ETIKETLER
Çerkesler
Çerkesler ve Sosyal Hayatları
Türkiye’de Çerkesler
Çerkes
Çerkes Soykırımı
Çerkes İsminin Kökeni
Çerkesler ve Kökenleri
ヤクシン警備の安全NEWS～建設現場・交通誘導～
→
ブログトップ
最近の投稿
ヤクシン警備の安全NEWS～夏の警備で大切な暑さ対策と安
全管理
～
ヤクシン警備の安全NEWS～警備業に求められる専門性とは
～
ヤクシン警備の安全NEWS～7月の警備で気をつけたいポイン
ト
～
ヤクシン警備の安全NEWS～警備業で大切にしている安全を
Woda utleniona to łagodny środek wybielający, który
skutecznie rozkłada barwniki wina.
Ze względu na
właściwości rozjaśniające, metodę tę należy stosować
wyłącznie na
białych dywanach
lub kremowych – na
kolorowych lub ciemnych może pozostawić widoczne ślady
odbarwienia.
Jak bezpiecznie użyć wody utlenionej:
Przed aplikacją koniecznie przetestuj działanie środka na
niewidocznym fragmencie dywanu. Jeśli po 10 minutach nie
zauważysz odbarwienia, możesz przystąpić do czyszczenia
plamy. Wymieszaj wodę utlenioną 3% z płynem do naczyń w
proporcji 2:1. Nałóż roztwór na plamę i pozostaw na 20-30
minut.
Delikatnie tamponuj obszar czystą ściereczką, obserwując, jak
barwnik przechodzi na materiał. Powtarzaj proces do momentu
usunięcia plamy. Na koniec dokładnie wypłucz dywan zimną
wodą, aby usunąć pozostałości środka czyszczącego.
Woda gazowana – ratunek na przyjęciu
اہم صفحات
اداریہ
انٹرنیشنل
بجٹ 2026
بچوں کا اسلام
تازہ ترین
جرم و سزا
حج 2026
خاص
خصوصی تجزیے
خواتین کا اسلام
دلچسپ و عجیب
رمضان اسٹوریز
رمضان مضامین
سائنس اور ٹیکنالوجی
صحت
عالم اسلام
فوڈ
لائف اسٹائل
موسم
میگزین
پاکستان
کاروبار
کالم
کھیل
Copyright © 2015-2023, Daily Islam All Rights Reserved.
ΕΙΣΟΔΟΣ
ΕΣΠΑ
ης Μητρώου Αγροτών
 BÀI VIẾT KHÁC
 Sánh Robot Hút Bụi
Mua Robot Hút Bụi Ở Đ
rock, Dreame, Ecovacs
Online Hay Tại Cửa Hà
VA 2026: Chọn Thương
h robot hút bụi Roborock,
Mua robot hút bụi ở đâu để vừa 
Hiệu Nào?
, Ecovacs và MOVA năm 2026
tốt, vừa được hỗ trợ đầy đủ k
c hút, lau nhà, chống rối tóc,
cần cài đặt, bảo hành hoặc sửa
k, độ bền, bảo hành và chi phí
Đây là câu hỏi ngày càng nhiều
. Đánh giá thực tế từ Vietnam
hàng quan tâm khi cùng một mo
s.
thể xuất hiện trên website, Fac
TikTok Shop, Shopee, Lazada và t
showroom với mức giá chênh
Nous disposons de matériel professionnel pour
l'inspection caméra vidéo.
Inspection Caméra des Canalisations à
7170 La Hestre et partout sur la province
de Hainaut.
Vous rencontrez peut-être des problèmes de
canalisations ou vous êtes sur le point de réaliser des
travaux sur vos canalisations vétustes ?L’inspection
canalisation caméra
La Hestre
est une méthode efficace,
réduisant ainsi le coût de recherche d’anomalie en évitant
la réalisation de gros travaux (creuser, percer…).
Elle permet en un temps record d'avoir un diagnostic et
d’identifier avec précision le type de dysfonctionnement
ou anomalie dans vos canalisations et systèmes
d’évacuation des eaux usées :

☆ ☆ ☆ ☆ ☆ ☆ ☆

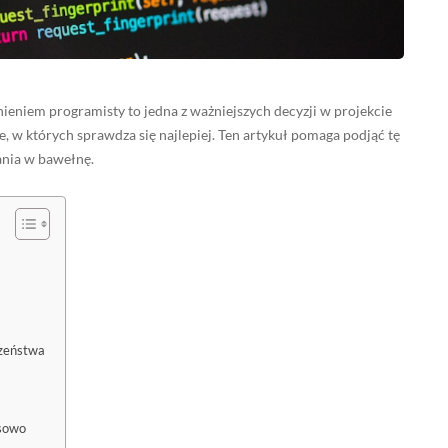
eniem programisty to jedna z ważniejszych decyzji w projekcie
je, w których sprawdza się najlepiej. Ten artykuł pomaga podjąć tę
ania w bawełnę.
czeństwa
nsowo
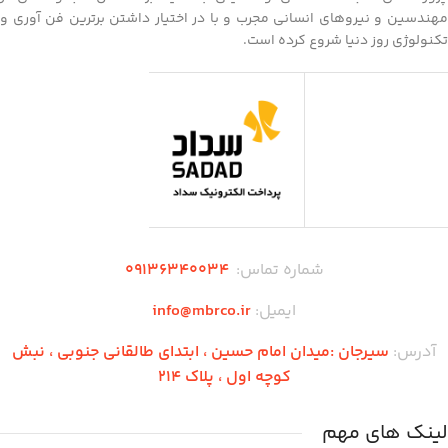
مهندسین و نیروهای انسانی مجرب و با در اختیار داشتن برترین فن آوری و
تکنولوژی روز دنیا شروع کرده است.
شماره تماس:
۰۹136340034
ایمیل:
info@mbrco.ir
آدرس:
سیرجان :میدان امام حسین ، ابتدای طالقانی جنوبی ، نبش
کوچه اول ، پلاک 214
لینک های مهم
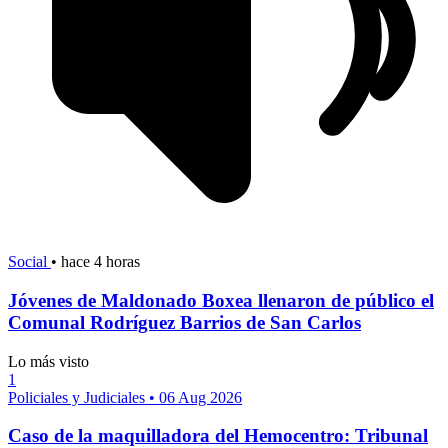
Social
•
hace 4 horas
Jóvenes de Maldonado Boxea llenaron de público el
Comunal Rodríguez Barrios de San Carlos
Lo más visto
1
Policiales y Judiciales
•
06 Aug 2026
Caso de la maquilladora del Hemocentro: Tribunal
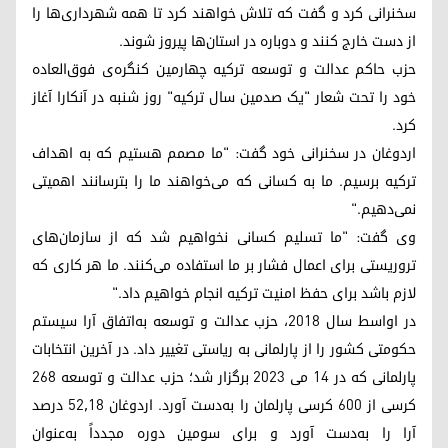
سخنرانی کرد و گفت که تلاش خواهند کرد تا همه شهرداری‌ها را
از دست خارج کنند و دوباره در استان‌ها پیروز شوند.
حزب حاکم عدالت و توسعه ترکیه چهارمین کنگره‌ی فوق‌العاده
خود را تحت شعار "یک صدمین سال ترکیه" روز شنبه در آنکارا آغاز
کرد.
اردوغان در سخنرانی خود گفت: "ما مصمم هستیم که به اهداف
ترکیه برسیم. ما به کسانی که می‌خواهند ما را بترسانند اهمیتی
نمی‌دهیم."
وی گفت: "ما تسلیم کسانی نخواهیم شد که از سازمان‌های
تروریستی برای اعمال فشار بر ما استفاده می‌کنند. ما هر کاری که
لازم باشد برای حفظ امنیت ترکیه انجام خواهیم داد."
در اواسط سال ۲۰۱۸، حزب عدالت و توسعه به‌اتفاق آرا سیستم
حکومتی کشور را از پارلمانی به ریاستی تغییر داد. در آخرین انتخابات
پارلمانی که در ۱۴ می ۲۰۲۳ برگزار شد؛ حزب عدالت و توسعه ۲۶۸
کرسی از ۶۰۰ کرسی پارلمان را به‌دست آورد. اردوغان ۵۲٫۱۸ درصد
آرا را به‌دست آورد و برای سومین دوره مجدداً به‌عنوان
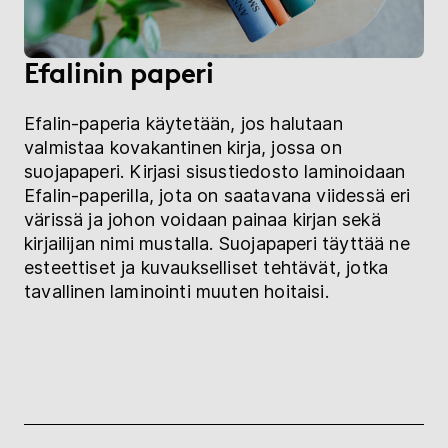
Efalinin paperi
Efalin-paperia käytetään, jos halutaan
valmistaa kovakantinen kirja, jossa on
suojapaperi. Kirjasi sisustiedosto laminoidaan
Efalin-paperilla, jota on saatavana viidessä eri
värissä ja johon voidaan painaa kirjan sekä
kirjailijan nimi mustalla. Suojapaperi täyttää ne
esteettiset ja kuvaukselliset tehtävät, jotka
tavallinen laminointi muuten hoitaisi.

☆ ☆ ☆ ☆ ☆ ☆ ☆

EXERCISE GOAL: Which lines run from the one holding "Copyright © 2015-2023, Daily" through the one holding "MOVA năm 2026" in the records above? Repeat them exactly, both included, and nothing more.

RESULT OF THIS TASK:
Copyright © 2015-2023, Daily Islam All Rights Reserved.
ΕΙΣΟΔΟΣ
ΕΣΠΑ
ης Μητρώου Αγροτών
 BÀI VIẾT KHÁC
 Sánh Robot Hút Bụi
Mua Robot Hút Bụi Ở Đ
rock, Dreame, Ecovacs
Online Hay Tại Cửa Hà
VA 2026: Chọn Thương
h robot hút bụi Roborock,
Mua robot hút bụi ở đâu để vừa 
Hiệu Nào?
, Ecovacs và MOVA năm 2026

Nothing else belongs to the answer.